-- Material for this exercise follows --

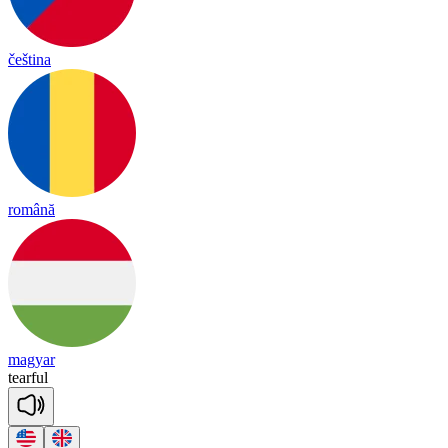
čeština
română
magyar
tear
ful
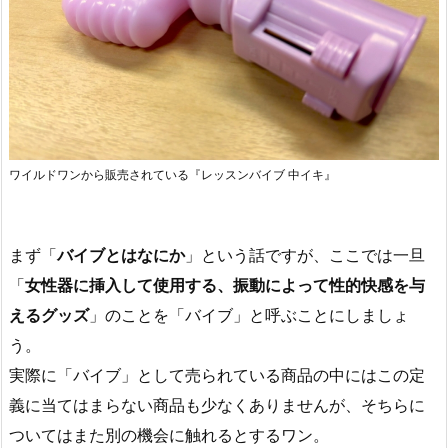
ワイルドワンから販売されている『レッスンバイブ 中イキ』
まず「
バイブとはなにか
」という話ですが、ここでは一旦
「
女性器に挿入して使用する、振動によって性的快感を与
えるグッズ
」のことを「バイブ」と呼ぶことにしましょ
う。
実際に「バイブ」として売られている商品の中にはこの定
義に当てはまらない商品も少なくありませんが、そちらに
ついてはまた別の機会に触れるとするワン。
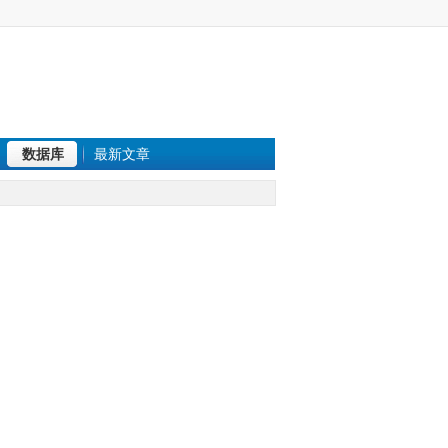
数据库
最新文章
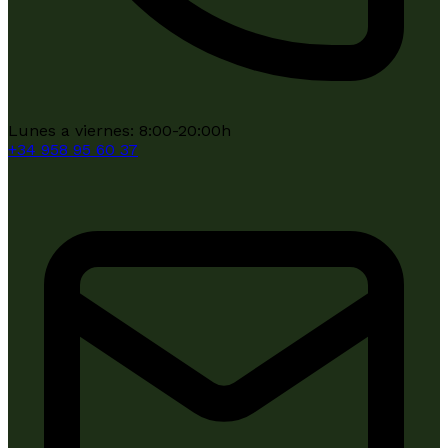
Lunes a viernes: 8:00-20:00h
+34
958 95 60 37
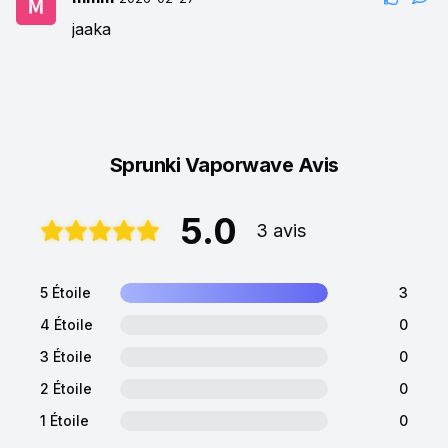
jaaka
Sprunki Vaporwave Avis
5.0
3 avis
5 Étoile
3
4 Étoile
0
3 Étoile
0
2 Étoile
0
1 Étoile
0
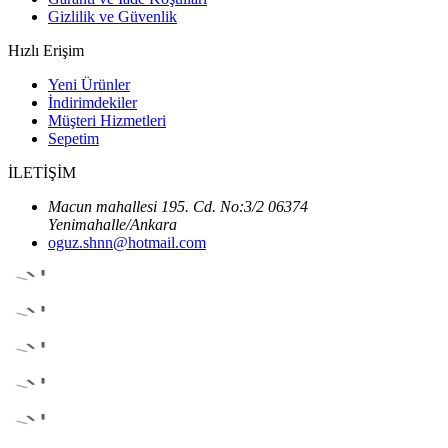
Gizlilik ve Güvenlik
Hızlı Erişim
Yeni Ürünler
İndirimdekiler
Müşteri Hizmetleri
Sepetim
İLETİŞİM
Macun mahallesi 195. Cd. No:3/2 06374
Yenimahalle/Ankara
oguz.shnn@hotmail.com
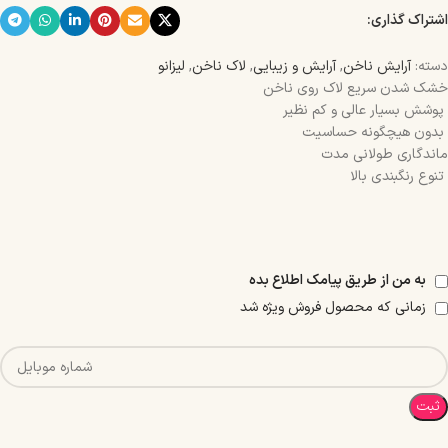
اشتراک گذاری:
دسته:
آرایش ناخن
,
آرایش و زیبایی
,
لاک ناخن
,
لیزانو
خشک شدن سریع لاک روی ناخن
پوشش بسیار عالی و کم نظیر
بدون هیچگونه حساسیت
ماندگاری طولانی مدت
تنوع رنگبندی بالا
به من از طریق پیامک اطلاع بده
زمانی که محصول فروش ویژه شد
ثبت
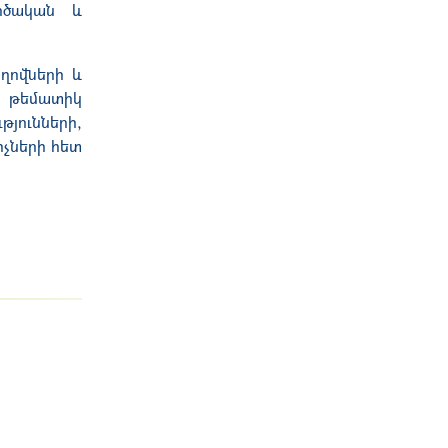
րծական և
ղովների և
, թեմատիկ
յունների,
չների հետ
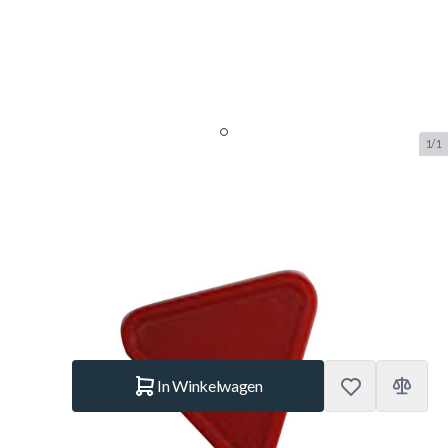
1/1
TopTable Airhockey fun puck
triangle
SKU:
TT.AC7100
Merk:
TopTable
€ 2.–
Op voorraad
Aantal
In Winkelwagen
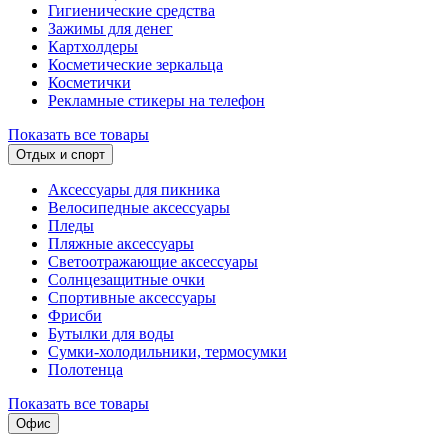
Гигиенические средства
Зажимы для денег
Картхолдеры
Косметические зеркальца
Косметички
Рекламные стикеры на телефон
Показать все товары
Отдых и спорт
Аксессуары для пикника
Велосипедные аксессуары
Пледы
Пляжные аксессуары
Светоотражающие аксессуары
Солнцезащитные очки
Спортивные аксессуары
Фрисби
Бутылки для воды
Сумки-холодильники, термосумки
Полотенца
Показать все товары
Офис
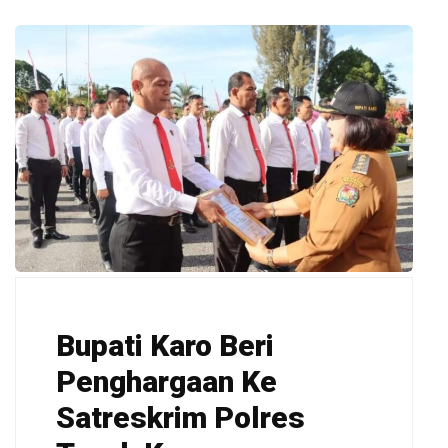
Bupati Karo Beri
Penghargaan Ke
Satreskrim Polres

-- Material for this exercise concluded --

= Exercise directions =
With the pictures omitted, reproduce the data above exactly.

= Completed exercise =
čeština
română
magyar
tear
ful
ワイルドワンから販売されている『レッスンバイブ 中イキ』
まず「
バイブとはなにか
」という話ですが、ここでは一旦
「
女性器に挿入して使用する、振動によって性的快感を与
えるグッズ
」のことを「バイブ」と呼ぶことにしましょ
う。
実際に「バイブ」として売られている商品の中にはこの定
義に当てはまらない商品も少なくありませんが、そちらに
ついてはまた別の機会に触れるとするワン。
数据库
最新文章
Lunes a viernes: 8:00-20:00h
+34
958 95 60 37
jaaka
Sprunki Vaporwave Avis
5.0
3 avis
5 Étoile
3
4 Étoile
0
3 Étoile
0
2 Étoile
0
1 Étoile
0
Gizlilik ve Güvenlik
Hızlı Erişim
Yeni Ürünler
İndirimdekiler
Müşteri Hizmetleri
Sepetim
İLETİŞİM
Macun mahallesi 195. Cd. No:3/2 06374
Yenimahalle/Ankara
oguz.shnn@hotmail.com
اشتراک گذاری:
دسته:
آرایش ناخن
,
آرایش و زیبایی
,
لاک ناخن
,
لیزانو
خشک شدن سریع لاک روی ناخن
پوشش بسیار عالی و کم نظیر
بدون هیچگونه حساسیت
ماندگاری طولانی مدت
تنوع رنگبندی بالا
به من از طریق پیامک اطلاع بده
زمانی که محصول فروش ویژه شد
ثبت
րծական և
ղովների և
, թեմատիկ
յունների,
չների հետ
1/1
TopTable Airhockey fun puck
triangle
SKU:
TT.AC7100
Merk:
TopTable
€ 2.–
Op voorraad
Aantal
In Winkelwagen
Гигиенические средства
Зажимы для денег
Картхолдеры
Косметические зеркальца
Косметички
Рекламные стикеры на телефон
Показать все товары
Отдых и спорт
Аксессуары для пикника
Велосипедные аксессуары
Пледы
Пляжные аксессуары
Светоотражающие аксессуары
Солнцезащитные очки
Спортивные аксессуары
Фрисби
Бутылки для воды
Сумки-холодильники, термосумки
Полотенца
Показать все товары
Офис
Bupati Karo Beri
Penghargaan Ke
Satreskrim Polres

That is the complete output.